Repeat exactly, and only, the lines from the one containing "vein' — segment it. (SVG masks)" through the end of the records.

Dataset entries
********

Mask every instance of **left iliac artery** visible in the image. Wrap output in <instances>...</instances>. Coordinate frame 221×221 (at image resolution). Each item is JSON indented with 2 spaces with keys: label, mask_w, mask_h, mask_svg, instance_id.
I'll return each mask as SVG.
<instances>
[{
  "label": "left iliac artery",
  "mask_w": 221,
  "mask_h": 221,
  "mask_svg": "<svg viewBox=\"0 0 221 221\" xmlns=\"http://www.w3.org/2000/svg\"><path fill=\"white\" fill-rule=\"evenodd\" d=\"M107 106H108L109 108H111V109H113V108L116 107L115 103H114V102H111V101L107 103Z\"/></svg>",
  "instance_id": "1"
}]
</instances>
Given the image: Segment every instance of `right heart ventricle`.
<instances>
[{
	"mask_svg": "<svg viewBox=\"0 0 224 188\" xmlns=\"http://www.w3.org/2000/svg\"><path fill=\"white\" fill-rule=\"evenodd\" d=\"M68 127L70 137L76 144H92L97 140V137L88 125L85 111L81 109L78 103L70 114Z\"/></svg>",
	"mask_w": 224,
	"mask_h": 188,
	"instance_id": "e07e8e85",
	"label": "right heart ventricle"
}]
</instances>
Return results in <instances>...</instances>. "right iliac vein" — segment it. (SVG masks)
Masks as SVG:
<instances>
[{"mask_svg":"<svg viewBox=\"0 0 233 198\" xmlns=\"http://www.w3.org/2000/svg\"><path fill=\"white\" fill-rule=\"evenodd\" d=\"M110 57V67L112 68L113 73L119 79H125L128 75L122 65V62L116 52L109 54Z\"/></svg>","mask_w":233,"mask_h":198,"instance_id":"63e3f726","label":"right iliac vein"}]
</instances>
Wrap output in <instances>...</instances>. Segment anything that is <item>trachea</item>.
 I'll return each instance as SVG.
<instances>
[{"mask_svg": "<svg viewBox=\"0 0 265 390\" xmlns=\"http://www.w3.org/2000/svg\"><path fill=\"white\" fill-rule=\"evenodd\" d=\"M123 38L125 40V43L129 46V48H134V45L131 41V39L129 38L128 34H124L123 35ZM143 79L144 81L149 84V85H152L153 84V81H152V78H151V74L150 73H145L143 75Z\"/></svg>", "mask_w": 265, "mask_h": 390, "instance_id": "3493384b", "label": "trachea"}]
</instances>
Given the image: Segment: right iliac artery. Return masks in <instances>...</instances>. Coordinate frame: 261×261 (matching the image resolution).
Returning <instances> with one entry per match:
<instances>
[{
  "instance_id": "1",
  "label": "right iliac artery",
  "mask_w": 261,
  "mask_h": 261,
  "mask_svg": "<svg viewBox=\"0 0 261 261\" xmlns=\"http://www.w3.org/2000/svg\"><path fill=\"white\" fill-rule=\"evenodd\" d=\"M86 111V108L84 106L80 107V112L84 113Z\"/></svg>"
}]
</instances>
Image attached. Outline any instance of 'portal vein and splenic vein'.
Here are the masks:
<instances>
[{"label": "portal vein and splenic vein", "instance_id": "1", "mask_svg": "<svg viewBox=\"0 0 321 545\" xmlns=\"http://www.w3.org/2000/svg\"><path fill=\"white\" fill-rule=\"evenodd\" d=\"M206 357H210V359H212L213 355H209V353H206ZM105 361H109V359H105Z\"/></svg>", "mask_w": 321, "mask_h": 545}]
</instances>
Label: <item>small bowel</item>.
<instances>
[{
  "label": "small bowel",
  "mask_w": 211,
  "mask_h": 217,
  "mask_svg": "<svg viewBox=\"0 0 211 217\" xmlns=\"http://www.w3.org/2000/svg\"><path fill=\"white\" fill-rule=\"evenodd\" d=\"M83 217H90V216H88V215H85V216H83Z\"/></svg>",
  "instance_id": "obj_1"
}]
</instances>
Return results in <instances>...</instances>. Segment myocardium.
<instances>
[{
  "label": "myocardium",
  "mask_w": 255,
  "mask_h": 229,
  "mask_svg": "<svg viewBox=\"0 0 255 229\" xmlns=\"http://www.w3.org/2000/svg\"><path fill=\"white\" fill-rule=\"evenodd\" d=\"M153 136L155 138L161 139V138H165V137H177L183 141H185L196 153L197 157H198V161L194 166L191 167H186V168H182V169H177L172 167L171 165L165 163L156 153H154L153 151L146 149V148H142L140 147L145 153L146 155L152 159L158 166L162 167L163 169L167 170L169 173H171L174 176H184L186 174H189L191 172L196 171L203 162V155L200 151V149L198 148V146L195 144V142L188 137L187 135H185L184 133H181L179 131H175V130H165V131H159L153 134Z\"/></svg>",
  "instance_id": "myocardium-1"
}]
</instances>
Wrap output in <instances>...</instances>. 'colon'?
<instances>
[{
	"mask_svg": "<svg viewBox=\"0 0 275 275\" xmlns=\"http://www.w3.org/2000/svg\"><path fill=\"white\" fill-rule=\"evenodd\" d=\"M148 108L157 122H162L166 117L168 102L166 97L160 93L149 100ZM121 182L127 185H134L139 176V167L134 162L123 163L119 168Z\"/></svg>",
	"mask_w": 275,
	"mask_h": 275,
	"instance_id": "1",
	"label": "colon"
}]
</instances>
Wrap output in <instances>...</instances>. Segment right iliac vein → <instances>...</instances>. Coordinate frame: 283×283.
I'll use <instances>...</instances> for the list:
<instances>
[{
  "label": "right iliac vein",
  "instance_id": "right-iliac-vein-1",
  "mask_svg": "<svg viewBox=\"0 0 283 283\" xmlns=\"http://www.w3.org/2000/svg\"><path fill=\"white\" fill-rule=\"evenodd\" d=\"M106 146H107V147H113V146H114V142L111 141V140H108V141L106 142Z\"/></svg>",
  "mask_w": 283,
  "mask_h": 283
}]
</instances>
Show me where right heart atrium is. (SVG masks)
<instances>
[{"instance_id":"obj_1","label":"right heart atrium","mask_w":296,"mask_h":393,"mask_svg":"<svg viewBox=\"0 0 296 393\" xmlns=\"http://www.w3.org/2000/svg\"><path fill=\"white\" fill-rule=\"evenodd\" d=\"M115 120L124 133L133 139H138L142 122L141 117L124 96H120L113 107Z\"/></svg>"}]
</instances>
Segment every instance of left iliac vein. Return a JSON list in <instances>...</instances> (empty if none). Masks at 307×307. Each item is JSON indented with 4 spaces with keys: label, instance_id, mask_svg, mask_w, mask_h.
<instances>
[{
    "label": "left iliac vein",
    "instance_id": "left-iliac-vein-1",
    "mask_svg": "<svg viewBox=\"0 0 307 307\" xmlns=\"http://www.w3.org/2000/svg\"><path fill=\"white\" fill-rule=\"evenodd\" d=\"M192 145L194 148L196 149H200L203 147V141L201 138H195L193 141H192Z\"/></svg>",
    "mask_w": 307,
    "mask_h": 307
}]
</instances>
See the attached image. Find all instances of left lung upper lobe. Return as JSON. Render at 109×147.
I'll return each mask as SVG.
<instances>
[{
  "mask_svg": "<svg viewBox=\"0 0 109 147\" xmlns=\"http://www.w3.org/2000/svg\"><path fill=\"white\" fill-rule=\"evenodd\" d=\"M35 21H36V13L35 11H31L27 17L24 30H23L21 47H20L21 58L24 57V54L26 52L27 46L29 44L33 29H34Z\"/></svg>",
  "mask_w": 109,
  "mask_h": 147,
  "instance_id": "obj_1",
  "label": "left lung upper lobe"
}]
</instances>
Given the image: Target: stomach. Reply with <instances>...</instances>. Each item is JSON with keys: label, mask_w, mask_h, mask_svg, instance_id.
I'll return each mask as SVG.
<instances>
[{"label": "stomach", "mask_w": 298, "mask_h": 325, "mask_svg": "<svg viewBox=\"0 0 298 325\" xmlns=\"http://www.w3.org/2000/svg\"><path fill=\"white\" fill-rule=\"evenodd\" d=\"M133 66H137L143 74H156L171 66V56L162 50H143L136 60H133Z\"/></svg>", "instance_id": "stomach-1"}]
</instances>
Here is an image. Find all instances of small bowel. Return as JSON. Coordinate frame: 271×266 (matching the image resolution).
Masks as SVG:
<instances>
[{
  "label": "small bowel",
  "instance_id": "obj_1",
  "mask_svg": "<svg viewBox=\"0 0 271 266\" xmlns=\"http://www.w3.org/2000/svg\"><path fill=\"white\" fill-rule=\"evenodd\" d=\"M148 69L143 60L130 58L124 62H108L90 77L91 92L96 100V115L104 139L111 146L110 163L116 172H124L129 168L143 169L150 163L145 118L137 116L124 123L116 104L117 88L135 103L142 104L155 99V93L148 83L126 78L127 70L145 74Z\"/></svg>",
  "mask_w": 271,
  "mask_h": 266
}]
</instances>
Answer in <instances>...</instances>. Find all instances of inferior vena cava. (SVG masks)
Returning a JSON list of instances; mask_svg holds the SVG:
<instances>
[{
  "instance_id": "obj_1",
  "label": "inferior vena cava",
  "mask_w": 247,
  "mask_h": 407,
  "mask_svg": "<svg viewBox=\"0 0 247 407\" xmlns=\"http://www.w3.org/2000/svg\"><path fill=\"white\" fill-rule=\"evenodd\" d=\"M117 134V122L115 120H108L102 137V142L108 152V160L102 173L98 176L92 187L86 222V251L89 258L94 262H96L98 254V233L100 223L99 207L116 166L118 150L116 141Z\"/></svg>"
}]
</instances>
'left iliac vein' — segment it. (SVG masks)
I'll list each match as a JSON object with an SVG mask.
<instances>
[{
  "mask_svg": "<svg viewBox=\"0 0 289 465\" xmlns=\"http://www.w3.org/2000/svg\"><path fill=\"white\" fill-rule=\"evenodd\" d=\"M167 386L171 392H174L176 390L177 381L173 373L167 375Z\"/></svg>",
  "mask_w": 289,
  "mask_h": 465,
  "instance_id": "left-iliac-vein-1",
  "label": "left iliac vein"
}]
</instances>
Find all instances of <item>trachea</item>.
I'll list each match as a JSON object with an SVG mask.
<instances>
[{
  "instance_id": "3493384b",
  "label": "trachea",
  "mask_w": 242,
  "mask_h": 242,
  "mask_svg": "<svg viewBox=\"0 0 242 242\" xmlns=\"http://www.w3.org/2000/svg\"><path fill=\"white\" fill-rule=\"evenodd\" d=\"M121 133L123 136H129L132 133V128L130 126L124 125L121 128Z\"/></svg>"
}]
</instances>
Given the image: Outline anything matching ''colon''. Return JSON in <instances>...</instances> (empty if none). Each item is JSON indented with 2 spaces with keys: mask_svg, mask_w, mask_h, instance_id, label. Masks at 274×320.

********

## RESPONSE AREA
'left iliac vein' — segment it. (SVG masks)
I'll list each match as a JSON object with an SVG mask.
<instances>
[{
  "mask_svg": "<svg viewBox=\"0 0 289 465\" xmlns=\"http://www.w3.org/2000/svg\"><path fill=\"white\" fill-rule=\"evenodd\" d=\"M167 386L171 392H174L176 390L177 381L173 373L167 375Z\"/></svg>",
  "mask_w": 289,
  "mask_h": 465,
  "instance_id": "left-iliac-vein-1",
  "label": "left iliac vein"
}]
</instances>
Find all instances of <item>trachea</item>.
I'll list each match as a JSON object with an SVG mask.
<instances>
[{
  "instance_id": "3493384b",
  "label": "trachea",
  "mask_w": 242,
  "mask_h": 242,
  "mask_svg": "<svg viewBox=\"0 0 242 242\" xmlns=\"http://www.w3.org/2000/svg\"><path fill=\"white\" fill-rule=\"evenodd\" d=\"M121 133L123 136H129L132 133V128L130 126L124 125L121 128Z\"/></svg>"
}]
</instances>
Given the image: Outline anything matching ''colon''. Return JSON in <instances>...</instances> (empty if none). Each item is JSON indented with 2 spaces with keys: mask_svg, mask_w, mask_h, instance_id, label. Masks at 274×320.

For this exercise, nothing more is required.